Global brokerage firm Jefferies, in a note on the real estate sector, said it prefers DLF, Godrej Properties, and Macrotech Developers among listed realty stocks.
“Stocks under our coverage largely trade near their five-year average (upcycle) premium to NAVs and could see a rerating as the rate cut cycle supports valuation expansion and accelerates sales growth,” the brokerage said.
Jefferies mentioned that despite the recent rally, property stocks continue to trade in line with their five-year NAV premiums. It believes that visible sales growth could act as a catalyst for further rerating.

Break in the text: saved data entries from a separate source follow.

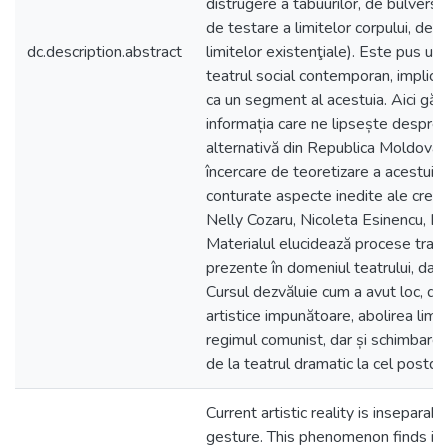
distrugere a tabuurilor, de bulversare
de testare a limitelor corpului, de 
dc.description.abstract
limitelor existenţiale). Este pus un
teatrul social contemporan, implicit 
ca un segment al acestuia. Aici găs
informația care ne lipsește despre 
alternativă din Republica Moldova, d
încercare de teoretizare a acestui
conturate aspecte inedite ale creați
Nelly Cozaru, Nicoleta Esinencu, Lu
Materialul elucidează procese trans
prezente în domeniul teatrului, dar și
Cursul dezvăluie cum a avut loc, dat
artistice impunătoare, abolirea lim
regimul comunist, dar și schimbare
de la teatrul dramatic la cel postdr
Current artistic reality is inseparabl
gesture. This phenomenon finds its 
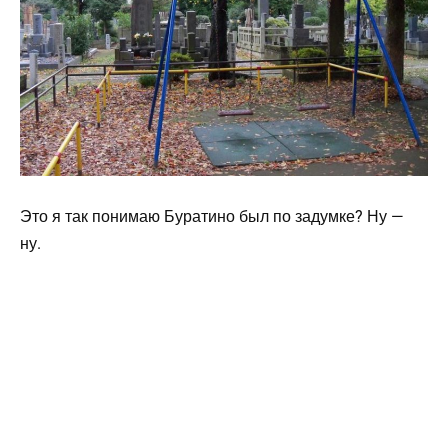
Это я так понимаю Буратино был по задумке? Ну —
ну.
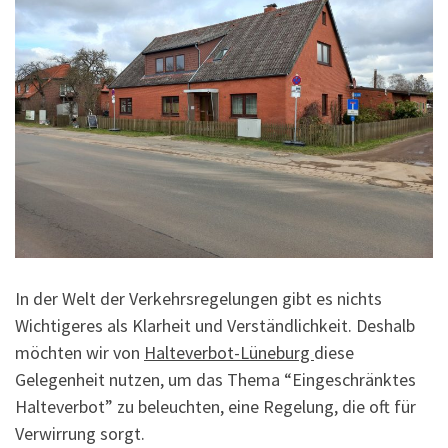
In der Welt der Verkehrsregelungen gibt es nichts
Wichtigeres als Klarheit und Verständlichkeit. Deshalb
möchten wir von
Halteverbot-Lüneburg
diese
Gelegenheit nutzen, um das Thema “Eingeschränktes
Halteverbot” zu beleuchten, eine Regelung, die oft für
Verwirrung sorgt.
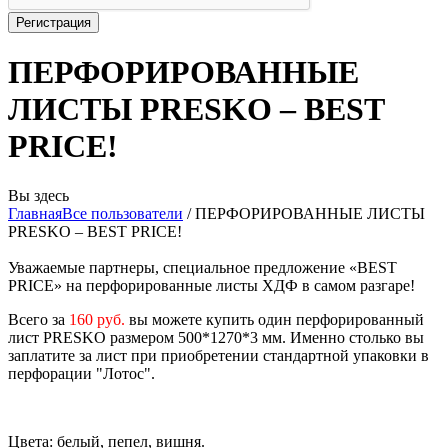
ПЕРФОРИРОВАННЫЕ
ЛИСТЫ PRESKO – BEST
PRICE!
Вы здесь
Главная
Все пользователи
/
ПЕРФОРИРОВАННЫЕ ЛИСТЫ
PRESKO – BEST PRICE!
Уважаемые партнеры, специальное предложение «BEST
PRICE» на перфорированные листы ХДФ в самом разгаре!
Всего за
160 руб.
вы можете купить один перфорированный
лист PRESKO размером 500*1270*3 мм. Именно столько вы
заплатите за лист при приобретении стандартной упаковки в
перфорации "Лотос".
Цвета: белый, пепел, вишня.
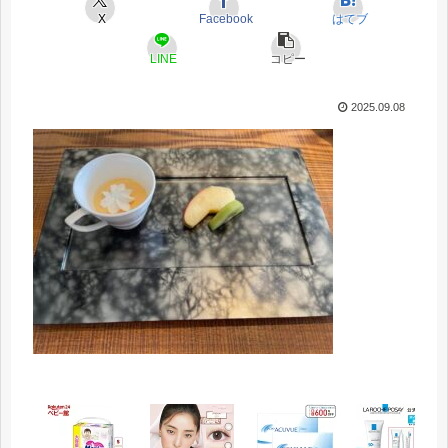
X
Facebook
はてブ
LINE
コピー
2025.09.08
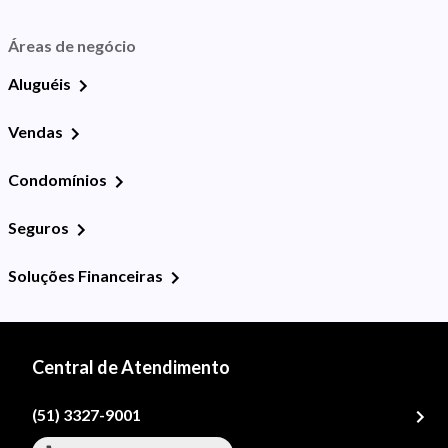
Áreas de negócio
Aluguéis
Vendas
Condomínios
Seguros
Soluções Financeiras
Central de Atendimento
(51) 3327-9001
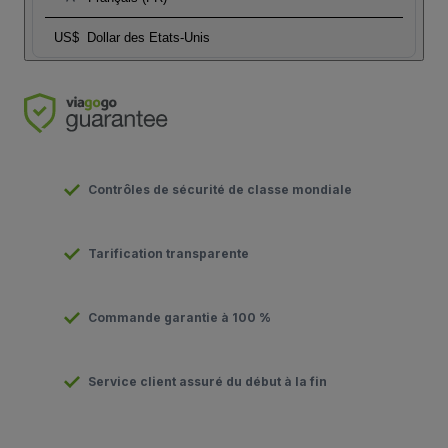
US$
Dollar des Etats-Unis
Contrôles de sécurité de classe mondiale
Tarification transparente
Commande garantie à 100 %
Service client assuré du début à la fin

During the 2022-23 rate hike cycle, the worst performers were Godrej Properties (GPL), Macrotech Developers (Lodha), and Prestige Estates (PEPL) — players associated with lower-ticket-size projects, which tend to be more sensitive to interest rates. A reversal of this trend may play out as the year progresses.
Jefferies estimates pre-sales growth will rise by over 5 percentage points year-on-year, crossing 20% in FY26. Large project launches in Q1 lend credibility to these projections, in contrast to the more uneven performance seen in FY25.
The brokerage added that expected rate cuts should benefit the mid- and affordable-housing segments, which are more price-sensitive and positively correlated with developer valuations.
Shares of DLF are trading 0.59% lower, Godrej Properties 0.47%, and Macrotech Developers 0.57% lower on Thursday.